More like a regular Steam Turn Based Game (WarTales, Divinity Original Sin, Wasteland 2/3, Shadowrun, Mordheim/Necromunda, etcetera), that happens to use D&D 5e as its ruleset.
It suffers from some of the same issues those titles I listed suffer from; over reliance on the Unity engine and what I believe is an outdated Turned Based plugin/shell that has problems.
Same movement and turn problems I've experienced in those games happen here and I suspect it might be based on some old code Devs keep borrowing that uses ray casting/vectors to determine player/enemy position.
Among several bugs with it, one of them is not being able to target an Enemy despite visually having perfectly clear line of sight to it. Same issue rears its head when the player should have certain conditions at certain spots but the game not registering them appropriately.
Additionally where most DMs (myself included) avoid a lot of vertical gameplay (i.e. enemies sideways on walls) and/or at varying heights, Inception style, you'll see a lot of that here. Causing some spells to not function as well as they normally would on tabletop (Color Spray has been practically useless this playthrough). When combined with that ray casting detection issue I mention above, you can see how you'll feel cheated sometimes when you're robbed of an attack, bonus, or movement.
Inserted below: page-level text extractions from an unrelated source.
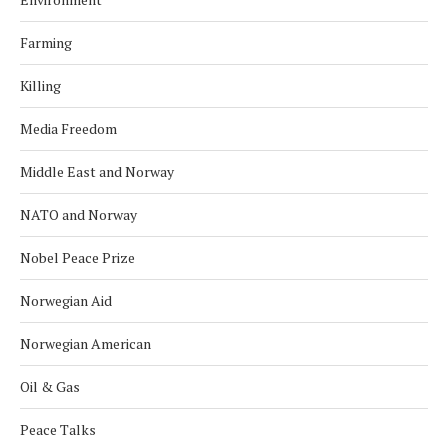
Farming
Killing
Media Freedom
Middle East and Norway
NATO and Norway
Nobel Peace Prize
Norwegian Aid
Norwegian American
Oil & Gas
Peace Talks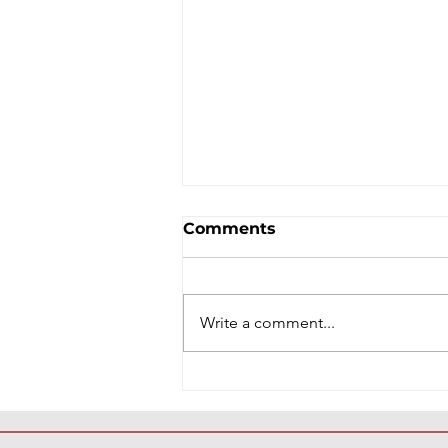
Comments
Write a comment...
Healthy Snacks That
Help Protect Your Teeth:
A Holistic Guide to Better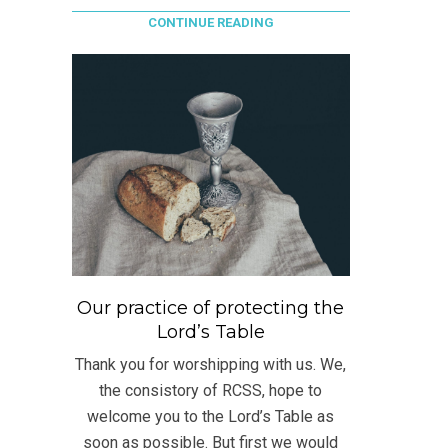
CONTINUE READING
Our practice of protecting the
Lord’s Table
Thank you for worshipping with us. We,
the consistory of RCSS, hope to
welcome you to the Lord’s Table as
soon as possible. But first we would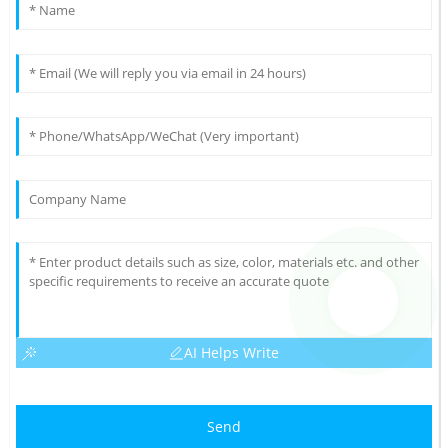
AI Helps Write
Send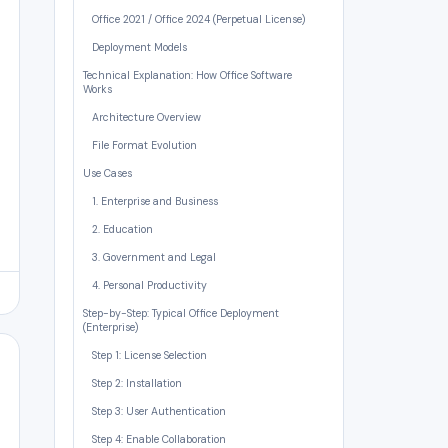
Office 2021 / Office 2024 (Perpetual License)
Deployment Models
Technical Explanation: How Office Software
Works
Architecture Overview
File Format Evolution
Use Cases
1. Enterprise and Business
2. Education
3. Government and Legal
4. Personal Productivity
Step-by-Step: Typical Office Deployment
(Enterprise)
Step 1: License Selection
Step 2: Installation
Step 3: User Authentication
Step 4: Enable Collaboration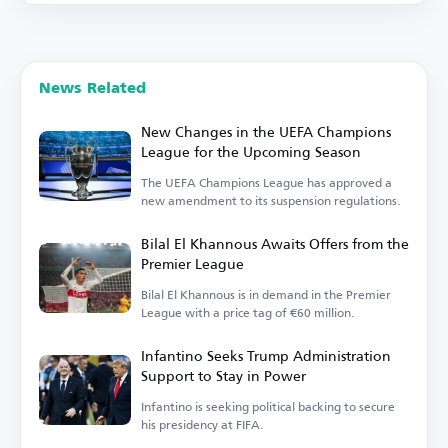
News Related
New Changes in the UEFA Champions
League for the Upcoming Season
The UEFA Champions League has approved a
new amendment to its suspension regulations.
Bilal El Khannous Awaits Offers from the
Premier League
Bilal El Khannous is in demand in the Premier
League with a price tag of €60 million.
Infantino Seeks Trump Administration
Support to Stay in Power
Infantino is seeking political backing to secure
his presidency at FIFA.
DMs might have a few fights like this, but it's rare do to the pain in the butt it is to keep track of which monsters are sideways on walls and varying heights. Where as most spells and skills tend to lean more towards a flatter play space/gameboard.
Aside from those minor nitpicks that aren't exactly show stoppers, the game's not bad and I find it a lot more enjoyable than Wartales where I'm stuck with that campaign only.
Solasta lets you create your own adventures or play through others people have made in the Workshop, and you can bring along your favorite heroes through all of them if you'd like. If you liked Wartales I suspect you'll enjoy Solasta just as much if not more as you have much more control over Character creation and development.
good to know - lol - just initially selected color spray for my wizard, ha.... guess i'll recreate without it before starting my first game - absolutely loved color spray on table top gaming
Wear full plate, it puts a nice helmet on your character.
But D&D was never meant to be 'realistic'. So that "Helmet cause Realism" bs doesn't apply here anyways.